Stolperstein gibt Nazi-Opfer einen Namen

Rilchingen-Hanweiler. Die Mörder hinterließen eine Spur aus Papier. Heimatforscher Franz-Ludwig Strauss (Foto: Strauss) nimmt Seite für Seite aus dem akkurat geführten Ordner. Dann breitet er mit ernster Miene auf dem Tisch aus, was die Nazi-Bürokraten über ihr Opfer Hermann Alexander geschrieben haben

 Dieses Bild vom 11. September 1938 zeigt (von links) Tochter Lieselotte Alexander, Herta Alexander mit Sohn Josef Edgar und Hermann Alexander. Ihn verschleppten die Nazis zwei Monate später nach Dachau. Foto: Privatarchiv Franz-Ludwig Strauss

Dieses Bild vom 11. September 1938 zeigt (von links) Tochter Lieselotte Alexander, Herta Alexander mit Sohn Josef Edgar und Hermann Alexander. Ihn verschleppten die Nazis zwei Monate später nach Dachau. Foto: Privatarchiv Franz-Ludwig Strauss

Rilchingen-Hanweiler. Die Mörder hinterließen eine Spur aus Papier. Heimatforscher Franz-Ludwig Strauss (Foto: Strauss) nimmt Seite für Seite aus dem akkurat geführten Ordner. Dann breitet er mit ernster Miene auf dem Tisch aus, was die Nazi-Bürokraten über ihr Opfer Hermann Alexander geschrieben haben. Wie sie ihn, den Juden aus Rilchingen-Hanweiler, nummeriert, von seiner Familie getrennt, in Kategorien eingeordnet, auf Transportlisten erfasst haben. Wie sie ihn in kümmerliche Lagerlumpen steckten, um ihm jede Individualität zu nehmen.
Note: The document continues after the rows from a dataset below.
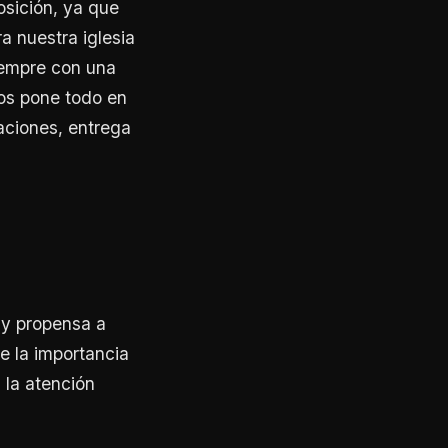
osición, ya que
 nuestra iglesia
siempre con una
ios pone todo en
taciones, entrega
uy propensa a
le la importancia
 la atención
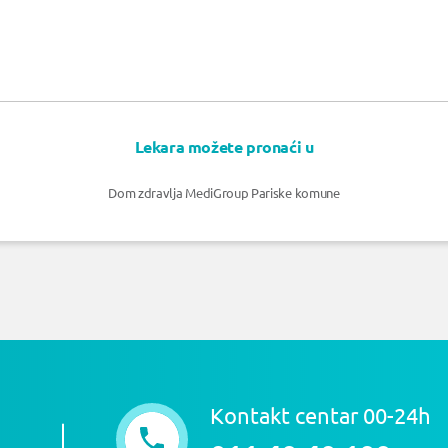
Lekara možete pronaći u
Dom zdravlja MediGroup Pariske komune
Kontakt centar 00-24h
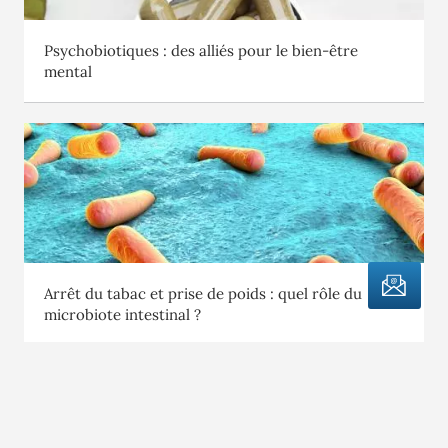
Psychobiotiques : des alliés pour le bien-être
mental
NEWSLETTERS
Arrêt du tabac et prise de poids : quel rôle du
microbiote intestinal ?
Blatt für Blatt dokumentiert Hermann Alexanders Weg bis nach Auschwitz, wo er am 4. Dezember 1942 starb. Er durfte nur 37 Jahre alt werden.
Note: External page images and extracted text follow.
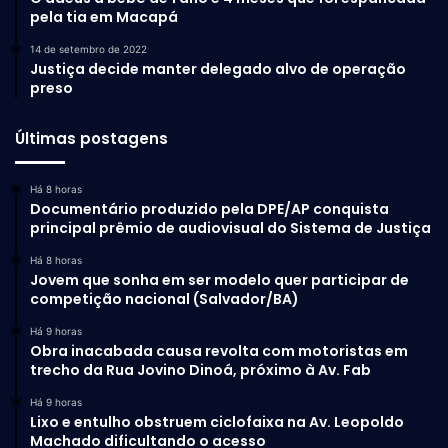
pela tia em Macapá
14 de setembro de 2022
Justiça decide manter delegado alvo de operação
preso
Últimas postagens
Há 8 horas
Documentário produzido pela DPE/AP conquista
principal prêmio de audiovisual do Sistema de Justiça
Há 8 horas
Jovem que sonha em ser modelo quer participar de
competição nacional (Salvador/BA)
Há 9 horas
Obra inacabada causa revolta com motoristas em
trecho da Rua Jovino Dinoá, próximo à Av. Fab
Há 9 horas
Lixo e entulho obstruem ciclofaixa na Av. Leopoldo
Machado dificultando o acesso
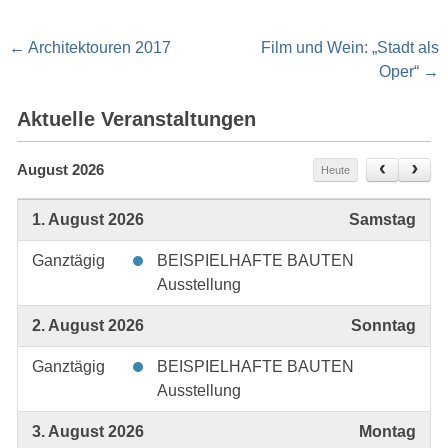
Post
←
Architektouren 2017
Film und Wein: „Stadt als
navigation
Oper“
→
Aktuelle Veranstaltungen
August 2026
Heute
1. August 2026
Samstag
Ganztägig
BEISPIELHAFTE BAUTEN
Ausstellung
2. August 2026
Sonntag
Ganztägig
BEISPIELHAFTE BAUTEN
Ausstellung
3. August 2026
Montag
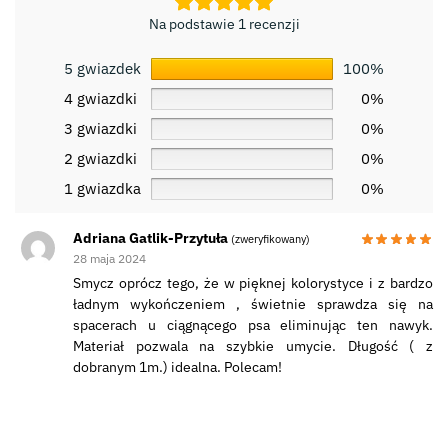
Na podstawie 1 recenzji
5 gwiazdek
100%
4 gwiazdki
0%
3 gwiazdki
0%
2 gwiazdki
0%
1 gwiazdka
0%
Adriana Gatlik-Przytuła
(zweryfikowany)
28 maja 2024
Smycz oprócz tego, że w pięknej kolorystyce i z bardzo
ładnym wykończeniem , świetnie sprawdza się na
spacerach u ciągnącego psa eliminując ten nawyk.
Materiał pozwala na szybkie umycie. Długość ( z
dobranym 1m.) idealna. Polecam!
Strauss will dafür sorgen, dass Hermann Alexanders Name nicht in den kilometerlangen Regalreihen von Archiven verborgen bleibt. "Mich hat die Art, wie wir mit der Nazi-Diktatur und ihren Opfern umgegangen sind, immer schon geärgert", sagt Strauss, während er auf die Vermerke der Täter blickt. Der 64-Jährige, ein pensionierter Berufsschullehrer, möchte die Erinnerung an den Menschen Hermann Alexander mitten ins Leben holen.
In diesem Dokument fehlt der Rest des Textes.